20241119 - Setting Up SDCC for the Z-80 | Details

As mentioned before, I am attempting to make a custom ROM for the Cefucom PCU to help in reversing the hardware. I have no idea whether the folks that have the actual unit in their possession would be game for such, but I'm continuing on as a mental exercise, and maybe, who knows, they might take me up on it.

I also mentioned that I am going to make my life harder by trying to bring up a C-based environment rather than simply cranking out some bespoke assembler like a professional would do in the real world. To do that, I am going to use SDCC [https://sdcc.sourceforge.net/]. This project has been around for a very long time and realizes a pretty rich C toolchain for old-school CPUs, including the Z-80. It is a labor of love, however, and as such there are some things that can be frustrating. E.g. there is pretty rich documentation, but it often does not explain what I am trying to find out or seems a little out of date. But hey that's what you get for 'free, and uncompensated work'. So we have to soldier on...

If you're familiar with Z80, you'll know that reset is always at address 0000h, that there are special locations for 'restarts' on 8-byte boundaries, that there is location 0066h which is the NMI handler, that IM1 uses rst38h, and that IM2 uses a vector table you put in memory somewhere on a 256-byte boundary. So your code has to honor that stuff. Also you have to do the usual things of informing the tools of your memory map.

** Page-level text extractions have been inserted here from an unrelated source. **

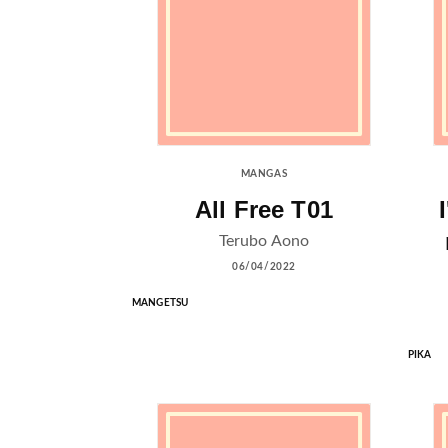
MANGAS
All Free T01
Terubo Aono
06/04/2022
MANGETSU
PIKA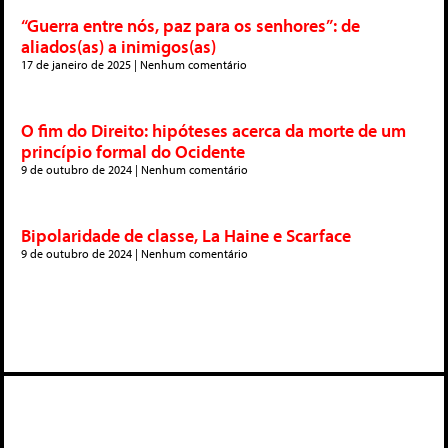
“Guerra entre nós, paz para os senhores”: de
aliados(as) a inimigos(as)
17 de janeiro de 2025
Nenhum comentário
O fim do Direito: hipóteses acerca da morte de um
princípio formal do Ocidente
9 de outubro de 2024
Nenhum comentário
Bipolaridade de classe, La Haine e Scarface
9 de outubro de 2024
Nenhum comentário
Deixe um comentário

I found the process to be quirky, but long story short I did get something working correctly. As to whether this is the orthodox way, I do not know, because I did not see a lot of tribal wisdom during my searches. So I want to document my findings for posterity. (Which is possibly just me, and that's fine, too.)

The tools are apparently meant to be run by invoking 'sdcc', which seems to be a front end that will select the actual compiler and invoke the tools in some ways. This works, but there are caveats:
There is a default target processor of 8051 and if you forget to specify, say, -mz80, you will encounter the sadness of inscrutable error messages about pdata sections etc. I'd rather there be no default, but I'm sure that's legacy behaviour because this project started as an 8051 toolchain before it grew legs.
Another caveat is that sdcc will compile one source file only. So if you need more than one (what project doesn't) then you will need to use -c to 'compile only' and then a separate invocation to link the object files, which are named *.REL. And you will need to specify the target processor again lest you get the inscrutable error messages for a different cpu.

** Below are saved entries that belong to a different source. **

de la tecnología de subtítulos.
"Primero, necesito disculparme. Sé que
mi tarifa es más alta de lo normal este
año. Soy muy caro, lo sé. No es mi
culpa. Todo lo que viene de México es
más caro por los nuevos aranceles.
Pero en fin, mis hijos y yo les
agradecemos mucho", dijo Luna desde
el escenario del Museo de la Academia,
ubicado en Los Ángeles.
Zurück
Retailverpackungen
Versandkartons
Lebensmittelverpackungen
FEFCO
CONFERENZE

If you compile a single source file as described in the docs:
sdcc -mz80 main.c

the tool will compile that, generate a 'linker script' of sorts, and link with a pre-built crt0.rel and standard library. I will make all sorts of assumptions about your platform, like that you have 32 KiB RAM and 32 KiB ROM, have no interrupts, etc. Maybe you do, maybe you don't.

The tool does emit assembler, but not of the final linked binary. So I disassembled that myself as I went along to truly know what was going on, despite it being a chore. But I'm glad I did because it was clear that out-of-box the tool definitely did not place things were I needed them to be. I'm going to save you the story of the journey, and just provide my end findings.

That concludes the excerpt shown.